# PROBLEM TO WORK ON
Filter the material below so that only lines containing "белье" remain.
▬▬▬▬▬▬▬▬▬▬
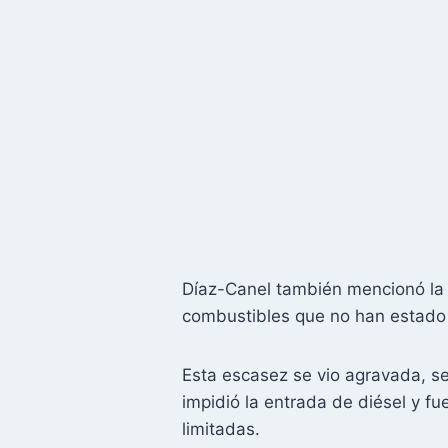
Díaz-Canel también mencionó la d
combustibles que no han estado d
Esta escasez se vio agravada, s
impidió la entrada de diésel y fu
limitadas.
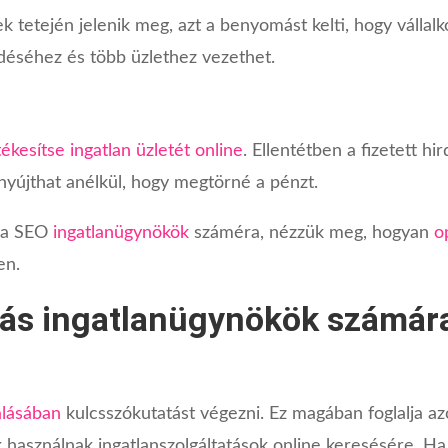
tetején jelenik meg, azt a benyomást kelti, hogy vállalk
déséhez és több üzlethez vezethet.
tékesítse ingatlan üzletét online
. Ellentétben a fizetett h
nyújthat anélkül, hogy megtörné a pénzt.
s a SEO
ingatlanügynökök
száméra, nézzük meg, hogyan
o
en.
lás ingatlanügynökök számár
álásában
kulcsszókutatást végezni. Ez magában foglalja az
 használnak ingatlanszolgáltatások online keresésére. Ha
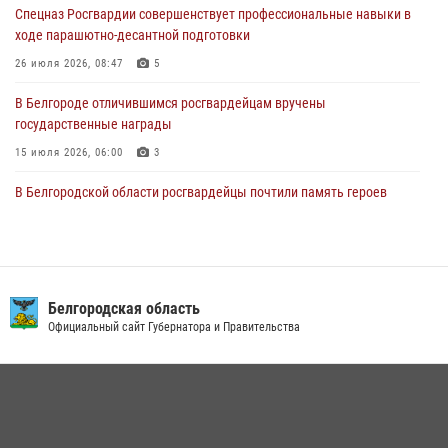
Спецназ Росгвардии совершенствует профессиональные навыки в
ходе парашютно-десантной подготовки
Подвиги героев‑росгвардейцев увековечили в новой музейной
экспозиции белгородского музея‑диорамы «Курская битва.
26 июля 2026, 08:47
5
Белгородское направление»
В Белгороде отличившимся росгвардейцам вручены
06 августа 2026, 12:05
3
государственные награды
15 июля 2026, 06:00
3
В Белгородской области росгвардейцы почтили память героев
Курской битвы в 83-ю годовщину Прохоровского сражения
12 июля 2026, 13:41
3
Сотрудник СОБР «Белогор» Росгвардии рассказал о физической
подготовке спецподразделения в эфире радио «России - Белгород»
Белгородская область
Официальный сайт Губернатора и Правительства
22 июля 2026, 14:36
Белгородские росгвардейцы задержали рецидивиста за попытку
кражи из магазина
14 июля 2026, 07:13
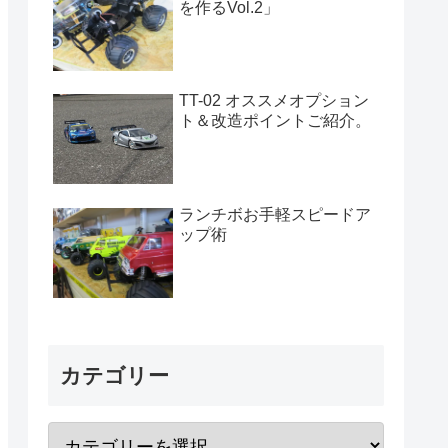
を作るVol.2」
TT-02 オススメオプション
ト＆改造ポイントご紹介。
ランチボお手軽スピードア
ップ術
カテゴリー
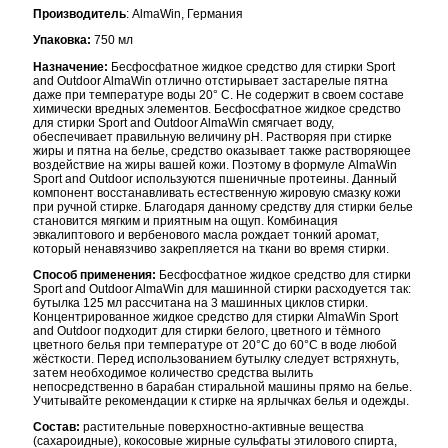
Производитель
: AlmaWin, Германия
Упаковка:
750 мл
Назначение:
Бесфосфатное жидкое средство для стирки Sport
and Outdoor AlmaWin отлично отстирывает застарелые пятна
даже при температуре воды 20° С. Не содержит в своем составе
химически вредных элементов. Бесфосфатное жидкое средство
для стирки Sport and Outdoor AlmaWin смягчает воду,
обеспечивает правильную величину рН. Растворяя при стирке
жиры и пятна на белье, средство оказывает также растворяющее
воздействие на жиры вашей кожи. Поэтому в формуле AlmaWin
Sport and Outdoor используются пшеничные протеины. Данный
компонент восстанавливать естественную жировую смазку кожи
при ручной стирке. Благодаря данному средству для стирки белье
становится мягким и приятным на ощуп. Комбинация
эвкалиптового и вербенового масла рождает тонкий аромат,
который ненавязчиво закрепляется на ткани во время стирки.
Способ применения:
Бесфосфатное жидкое средство для стирки
Sport and Outdoor AlmaWin для машинной стирки расходуется так:
бутылка 125 мл рассчитана на 3 машинных циклов стирки.
Концентрированное жидкое средство для стирки AlmaWin Sport
and Outdoor подходит для стирки белого, цветного и тёмного
цветного белья при температуре от 20°С до 60°С в воде любой
жёсткости. Перед использованием бутылку следует встряхнуть,
затем необходимое количество средства вылить
непосредственно в барабан стиральной машины прямо на белье.
Учитывайте рекомендации к стирке на ярлычках белья и одежды.
Состав:
растительные поверхностно-активные вещества
(сахароидные), кокосовые жирные сульфаты этилового спирта,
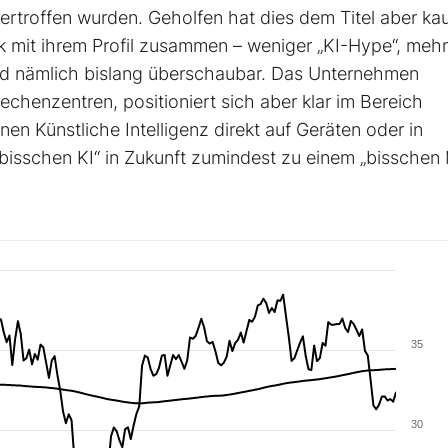
rtroffen wurden. Geholfen hat dies dem Titel aber ka
rk mit ihrem Profil zusammen – weniger „KI-Hype“, mehr
ind nämlich bislang überschaubar. Das Unternehmen
chenzentren, positioniert sich aber klar im Bereich
n Künstliche Intelligenz direkt auf Geräten oder in
„bisschen KI“ in Zukunft zumindest zu einem „bisschen
35
30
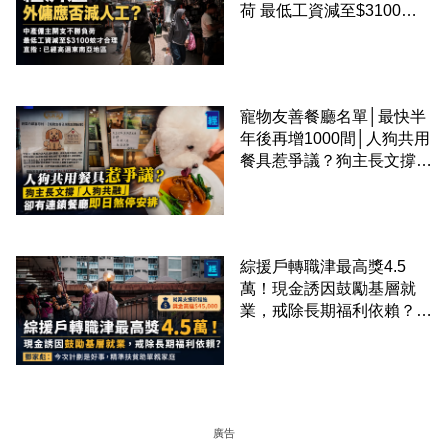
荷 最低工資減至$3100蚊
才合理：已經高過東南亞地
區
寵物友善餐廳名單│最快半
年後再增1000間│人狗共用
餐具惹爭議？狗主長文撐
「人狗共融」 卻有連鎖餐
廳即日煞停安排
綜援戶轉職津最高獎4.5
萬！現金誘因鼓勵基層就
業，戒除長期福利依賴？鄧
家彪：今次計劃是好事，精
準扶貧助單親家庭
廣告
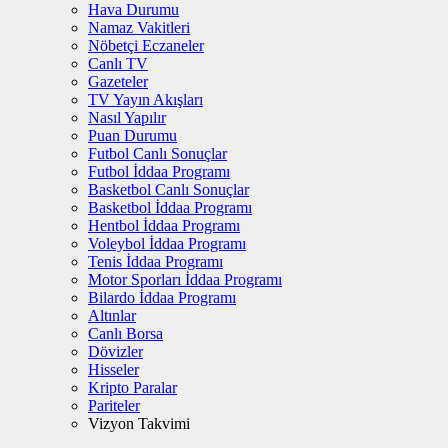
Hava Durumu
Namaz Vakitleri
Nöbetçi Eczaneler
Canlı TV
Gazeteler
TV Yayın Akışları
Nasıl Yapılır
Puan Durumu
Futbol Canlı Sonuçlar
Futbol İddaa Programı
Basketbol Canlı Sonuçlar
Basketbol İddaa Programı
Hentbol İddaa Programı
Voleybol İddaa Programı
Tenis İddaa Programı
Motor Sporları İddaa Programı
Bilardo İddaa Programı
Altınlar
Canlı Borsa
Dövizler
Hisseler
Kripto Paralar
Pariteler
Vizyon Takvimi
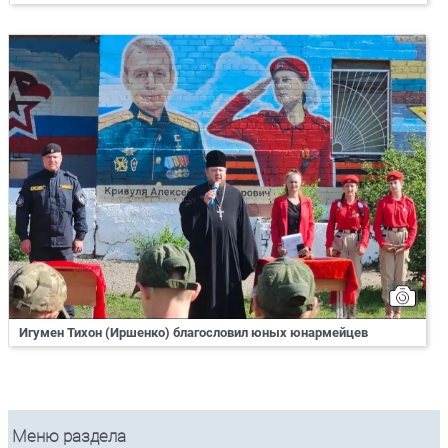
Игумен Тихон (Иршенко) благословил юных юнармейцев
Меню раздела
▬▬▬▬▬▬▬▬▬▬
# PROBLEM SOLUTION
жиры и пятна на белье, средство оказывает также растворяющее
при ручной стирке. Благодаря данному средству для стирки белье
непосредственно в барабан стиральной машины прямо на белье.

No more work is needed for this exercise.